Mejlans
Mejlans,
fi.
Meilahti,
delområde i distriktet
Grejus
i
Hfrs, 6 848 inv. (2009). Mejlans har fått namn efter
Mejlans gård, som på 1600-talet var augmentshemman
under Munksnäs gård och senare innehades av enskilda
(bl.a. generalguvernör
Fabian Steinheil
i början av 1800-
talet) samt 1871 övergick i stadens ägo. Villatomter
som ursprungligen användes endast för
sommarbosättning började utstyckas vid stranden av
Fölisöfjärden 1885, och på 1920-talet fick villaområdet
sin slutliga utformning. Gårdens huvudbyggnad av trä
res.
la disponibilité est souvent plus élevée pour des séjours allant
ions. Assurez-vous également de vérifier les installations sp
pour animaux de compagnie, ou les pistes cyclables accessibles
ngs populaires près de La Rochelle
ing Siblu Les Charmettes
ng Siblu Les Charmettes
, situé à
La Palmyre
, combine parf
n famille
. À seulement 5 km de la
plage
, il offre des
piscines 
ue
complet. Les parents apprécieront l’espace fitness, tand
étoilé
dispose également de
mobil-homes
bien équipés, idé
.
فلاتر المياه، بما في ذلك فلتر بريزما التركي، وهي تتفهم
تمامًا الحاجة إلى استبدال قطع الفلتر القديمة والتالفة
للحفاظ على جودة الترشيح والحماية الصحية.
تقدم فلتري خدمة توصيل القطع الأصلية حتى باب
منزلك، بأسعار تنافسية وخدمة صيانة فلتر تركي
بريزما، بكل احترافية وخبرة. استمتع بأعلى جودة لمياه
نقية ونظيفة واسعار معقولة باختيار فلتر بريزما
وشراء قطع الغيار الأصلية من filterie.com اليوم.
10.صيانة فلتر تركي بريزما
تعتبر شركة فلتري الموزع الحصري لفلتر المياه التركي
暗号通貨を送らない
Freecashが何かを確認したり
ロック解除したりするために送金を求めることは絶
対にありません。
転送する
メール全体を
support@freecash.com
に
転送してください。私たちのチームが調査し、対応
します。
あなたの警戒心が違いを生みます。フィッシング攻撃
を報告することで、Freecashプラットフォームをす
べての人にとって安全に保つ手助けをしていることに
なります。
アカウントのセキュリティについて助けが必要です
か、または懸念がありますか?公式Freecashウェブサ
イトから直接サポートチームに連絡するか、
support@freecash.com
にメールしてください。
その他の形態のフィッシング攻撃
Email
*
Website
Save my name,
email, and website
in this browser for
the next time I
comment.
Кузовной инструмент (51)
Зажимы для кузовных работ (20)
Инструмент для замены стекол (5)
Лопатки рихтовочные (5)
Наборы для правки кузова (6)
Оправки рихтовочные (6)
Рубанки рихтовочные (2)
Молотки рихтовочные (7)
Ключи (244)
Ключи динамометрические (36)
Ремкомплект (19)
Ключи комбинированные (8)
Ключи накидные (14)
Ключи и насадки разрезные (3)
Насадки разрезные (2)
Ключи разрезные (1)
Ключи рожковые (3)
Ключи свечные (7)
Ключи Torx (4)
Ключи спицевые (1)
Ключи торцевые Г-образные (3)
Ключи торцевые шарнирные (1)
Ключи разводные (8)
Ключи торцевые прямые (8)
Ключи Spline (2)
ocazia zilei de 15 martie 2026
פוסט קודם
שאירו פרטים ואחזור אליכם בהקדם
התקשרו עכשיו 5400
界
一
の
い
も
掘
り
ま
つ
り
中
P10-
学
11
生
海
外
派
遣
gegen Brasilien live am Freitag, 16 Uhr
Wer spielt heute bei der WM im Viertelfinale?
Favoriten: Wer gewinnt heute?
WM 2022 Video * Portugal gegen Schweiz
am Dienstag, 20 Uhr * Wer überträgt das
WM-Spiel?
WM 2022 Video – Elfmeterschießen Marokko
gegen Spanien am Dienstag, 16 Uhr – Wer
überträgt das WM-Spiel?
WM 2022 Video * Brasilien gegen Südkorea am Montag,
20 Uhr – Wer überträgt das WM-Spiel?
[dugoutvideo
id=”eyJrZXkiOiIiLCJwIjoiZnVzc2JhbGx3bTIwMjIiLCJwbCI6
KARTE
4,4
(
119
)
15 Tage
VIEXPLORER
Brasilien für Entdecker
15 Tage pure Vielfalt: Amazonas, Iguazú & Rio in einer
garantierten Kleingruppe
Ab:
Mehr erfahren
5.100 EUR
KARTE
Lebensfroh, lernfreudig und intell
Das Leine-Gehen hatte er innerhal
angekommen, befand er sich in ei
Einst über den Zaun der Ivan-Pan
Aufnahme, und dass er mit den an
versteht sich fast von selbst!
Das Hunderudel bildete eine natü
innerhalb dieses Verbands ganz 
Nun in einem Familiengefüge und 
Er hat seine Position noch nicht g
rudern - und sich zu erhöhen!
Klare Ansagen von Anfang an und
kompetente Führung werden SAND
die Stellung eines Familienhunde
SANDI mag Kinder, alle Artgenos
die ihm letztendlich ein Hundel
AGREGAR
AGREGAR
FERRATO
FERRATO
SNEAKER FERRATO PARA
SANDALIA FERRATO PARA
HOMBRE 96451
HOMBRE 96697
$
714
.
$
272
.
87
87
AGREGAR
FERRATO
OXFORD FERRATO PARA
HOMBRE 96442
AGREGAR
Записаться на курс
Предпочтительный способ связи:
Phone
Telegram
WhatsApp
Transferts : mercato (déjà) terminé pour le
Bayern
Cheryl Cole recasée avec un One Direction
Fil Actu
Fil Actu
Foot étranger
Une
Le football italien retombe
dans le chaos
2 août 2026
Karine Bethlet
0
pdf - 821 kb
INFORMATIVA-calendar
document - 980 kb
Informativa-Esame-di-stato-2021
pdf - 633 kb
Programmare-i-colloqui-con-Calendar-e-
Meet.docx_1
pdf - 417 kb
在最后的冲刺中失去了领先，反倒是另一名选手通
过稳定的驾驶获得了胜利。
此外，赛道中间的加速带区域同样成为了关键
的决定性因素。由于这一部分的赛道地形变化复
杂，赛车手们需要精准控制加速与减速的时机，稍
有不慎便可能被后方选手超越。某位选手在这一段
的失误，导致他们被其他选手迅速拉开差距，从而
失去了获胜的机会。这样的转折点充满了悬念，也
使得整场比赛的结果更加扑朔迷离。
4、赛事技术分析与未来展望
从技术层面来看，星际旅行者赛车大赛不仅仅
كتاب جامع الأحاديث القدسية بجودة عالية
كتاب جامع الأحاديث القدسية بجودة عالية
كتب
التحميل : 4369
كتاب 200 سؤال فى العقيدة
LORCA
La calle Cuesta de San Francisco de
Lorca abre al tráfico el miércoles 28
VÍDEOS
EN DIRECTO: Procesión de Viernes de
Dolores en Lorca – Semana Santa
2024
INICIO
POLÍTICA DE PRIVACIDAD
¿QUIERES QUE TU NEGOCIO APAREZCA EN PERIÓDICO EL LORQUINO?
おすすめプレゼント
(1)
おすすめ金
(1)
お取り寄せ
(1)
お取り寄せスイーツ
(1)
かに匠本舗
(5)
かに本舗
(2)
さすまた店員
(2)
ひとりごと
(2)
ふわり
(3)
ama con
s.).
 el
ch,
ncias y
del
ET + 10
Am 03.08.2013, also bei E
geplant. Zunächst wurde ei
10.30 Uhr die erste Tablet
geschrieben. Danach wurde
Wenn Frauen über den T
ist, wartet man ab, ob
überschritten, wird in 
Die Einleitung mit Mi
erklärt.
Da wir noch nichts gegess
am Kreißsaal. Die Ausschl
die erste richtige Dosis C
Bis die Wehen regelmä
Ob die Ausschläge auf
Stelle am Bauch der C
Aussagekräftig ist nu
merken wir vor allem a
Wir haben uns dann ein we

---

Transcribe the entire listing above exactly.

Mejlans
Mejlans,
fi.
Meilahti,
delområde i distriktet
Grejus
i
Hfrs, 6 848 inv. (2009). Mejlans har fått namn efter
Mejlans gård, som på 1600-talet var augmentshemman
under Munksnäs gård och senare innehades av enskilda
(bl.a. generalguvernör
Fabian Steinheil
i början av 1800-
talet) samt 1871 övergick i stadens ägo. Villatomter
som ursprungligen användes endast för
sommarbosättning började utstyckas vid stranden av
Fölisöfjärden 1885, och på 1920-talet fick villaområdet
sin slutliga utformning. Gårdens huvudbyggnad av trä
res.
la disponibilité est souvent plus élevée pour des séjours allant
ions. Assurez-vous également de vérifier les installations sp
pour animaux de compagnie, ou les pistes cyclables accessibles
ngs populaires près de La Rochelle
ing Siblu Les Charmettes
ng Siblu Les Charmettes
, situé à
La Palmyre
, combine parf
n famille
. À seulement 5 km de la
plage
, il offre des
piscines 
ue
complet. Les parents apprécieront l’espace fitness, tand
étoilé
dispose également de
mobil-homes
bien équipés, idé
.
فلاتر المياه، بما في ذلك فلتر بريزما التركي، وهي تتفهم
تمامًا الحاجة إلى استبدال قطع الفلتر القديمة والتالفة
للحفاظ على جودة الترشيح والحماية الصحية.
تقدم فلتري خدمة توصيل القطع الأصلية حتى باب
منزلك، بأسعار تنافسية وخدمة صيانة فلتر تركي
بريزما، بكل احترافية وخبرة. استمتع بأعلى جودة لمياه
نقية ونظيفة واسعار معقولة باختيار فلتر بريزما
وشراء قطع الغيار الأصلية من filterie.com اليوم.
10.صيانة فلتر تركي بريزما
تعتبر شركة فلتري الموزع الحصري لفلتر المياه التركي
暗号通貨を送らない
Freecashが何かを確認したり
ロック解除したりするために送金を求めることは絶
対にありません。
転送する
メール全体を
support@freecash.com
に
転送してください。私たちのチームが調査し、対応
します。
あなたの警戒心が違いを生みます。フィッシング攻撃
を報告することで、Freecashプラットフォームをす
べての人にとって安全に保つ手助けをしていることに
なります。
アカウントのセキュリティについて助けが必要です
か、または懸念がありますか?公式Freecashウェブサ
イトから直接サポートチームに連絡するか、
support@freecash.com
にメールしてください。
その他の形態のフィッシング攻撃
Email
*
Website
Save my name,
email, and website
in this browser for
the next time I
comment.
Кузовной инструмент (51)
Зажимы для кузовных работ (20)
Инструмент для замены стекол (5)
Лопатки рихтовочные (5)
Наборы для правки кузова (6)
Оправки рихтовочные (6)
Рубанки рихтовочные (2)
Молотки рихтовочные (7)
Ключи (244)
Ключи динамометрические (36)
Ремкомплект (19)
Ключи комбинированные (8)
Ключи накидные (14)
Ключи и насадки разрезные (3)
Насадки разрезные (2)
Ключи разрезные (1)
Ключи рожковые (3)
Ключи свечные (7)
Ключи Torx (4)
Ключи спицевые (1)
Ключи торцевые Г-образные (3)
Ключи торцевые шарнирные (1)
Ключи разводные (8)
Ключи торцевые прямые (8)
Ключи Spline (2)
ocazia zilei de 15 martie 2026
פוסט קודם
שאירו פרטים ואחזור אליכם בהקדם
התקשרו עכשיו 5400
界
一
の
い
も
掘
り
ま
つ
り
中
P10-
学
11
生
海
外
派
遣
gegen Brasilien live am Freitag, 16 Uhr
Wer spielt heute bei der WM im Viertelfinale?
Favoriten: Wer gewinnt heute?
WM 2022 Video * Portugal gegen Schweiz
am Dienstag, 20 Uhr * Wer überträgt das
WM-Spiel?
WM 2022 Video – Elfmeterschießen Marokko
gegen Spanien am Dienstag, 16 Uhr – Wer
überträgt das WM-Spiel?
WM 2022 Video * Brasilien gegen Südkorea am Montag,
20 Uhr – Wer überträgt das WM-Spiel?
[dugoutvideo
id=”eyJrZXkiOiIiLCJwIjoiZnVzc2JhbGx3bTIwMjIiLCJwbCI6
KARTE
4,4
(
119
)
15 Tage
VIEXPLORER
Brasilien für Entdecker
15 Tage pure Vielfalt: Amazonas, Iguazú & Rio in einer
garantierten Kleingruppe
Ab:
Mehr erfahren
5.100 EUR
KARTE
Lebensfroh, lernfreudig und intell
Das Leine-Gehen hatte er innerhal
angekommen, befand er sich in ei
Einst über den Zaun der Ivan-Pan
Aufnahme, und dass er mit den an
versteht sich fast von selbst!
Das Hunderudel bildete eine natü
innerhalb dieses Verbands ganz 
Nun in einem Familiengefüge und 
Er hat seine Position noch nicht g
rudern - und sich zu erhöhen!
Klare Ansagen von Anfang an und
kompetente Führung werden SAND
die Stellung eines Familienhunde
SANDI mag Kinder, alle Artgenos
die ihm letztendlich ein Hundel
AGREGAR
AGREGAR
FERRATO
FERRATO
SNEAKER FERRATO PARA
SANDALIA FERRATO PARA
HOMBRE 96451
HOMBRE 96697
$
714
.
$
272
.
87
87
AGREGAR
FERRATO
OXFORD FERRATO PARA
HOMBRE 96442
AGREGAR
Записаться на курс
Предпочтительный способ связи:
Phone
Telegram
WhatsApp
Transferts : mercato (déjà) terminé pour le
Bayern
Cheryl Cole recasée avec un One Direction
Fil Actu
Fil Actu
Foot étranger
Une
Le football italien retombe
dans le chaos
2 août 2026
Karine Bethlet
0
pdf - 821 kb
INFORMATIVA-calendar
document - 980 kb
Informativa-Esame-di-stato-2021
pdf - 633 kb
Programmare-i-colloqui-con-Calendar-e-
Meet.docx_1
pdf - 417 kb
在最后的冲刺中失去了领先，反倒是另一名选手通
过稳定的驾驶获得了胜利。
此外，赛道中间的加速带区域同样成为了关键
的决定性因素。由于这一部分的赛道地形变化复
杂，赛车手们需要精准控制加速与减速的时机，稍
有不慎便可能被后方选手超越。某位选手在这一段
的失误，导致他们被其他选手迅速拉开差距，从而
失去了获胜的机会。这样的转折点充满了悬念，也
使得整场比赛的结果更加扑朔迷离。
4、赛事技术分析与未来展望
从技术层面来看，星际旅行者赛车大赛不仅仅
كتاب جامع الأحاديث القدسية بجودة عالية
كتاب جامع الأحاديث القدسية بجودة عالية
كتب
التحميل : 4369
كتاب 200 سؤال فى العقيدة
LORCA
La calle Cuesta de San Francisco de
Lorca abre al tráfico el miércoles 28
VÍDEOS
EN DIRECTO: Procesión de Viernes de
Dolores en Lorca – Semana Santa
2024
INICIO
POLÍTICA DE PRIVACIDAD
¿QUIERES QUE TU NEGOCIO APAREZCA EN PERIÓDICO EL LORQUINO?
おすすめプレゼント
(1)
おすすめ金
(1)
お取り寄せ
(1)
お取り寄せスイーツ
(1)
かに匠本舗
(5)
かに本舗
(2)
さすまた店員
(2)
ひとりごと
(2)
ふわり
(3)
ama con
s.).
 el
ch,
ncias y
del
ET + 10
Am 03.08.2013, also bei E
geplant. Zunächst wurde ei
10.30 Uhr die erste Tablet
geschrieben. Danach wurde
Wenn Frauen über den T
ist, wartet man ab, ob
überschritten, wird in 
Die Einleitung mit Mi
erklärt.
Da wir noch nichts gegess
am Kreißsaal. Die Ausschl
die erste richtige Dosis C
Bis die Wehen regelmä
Ob die Ausschläge auf
Stelle am Bauch der C
Aussagekräftig ist nu
merken wir vor allem a
Wir haben uns dann ein we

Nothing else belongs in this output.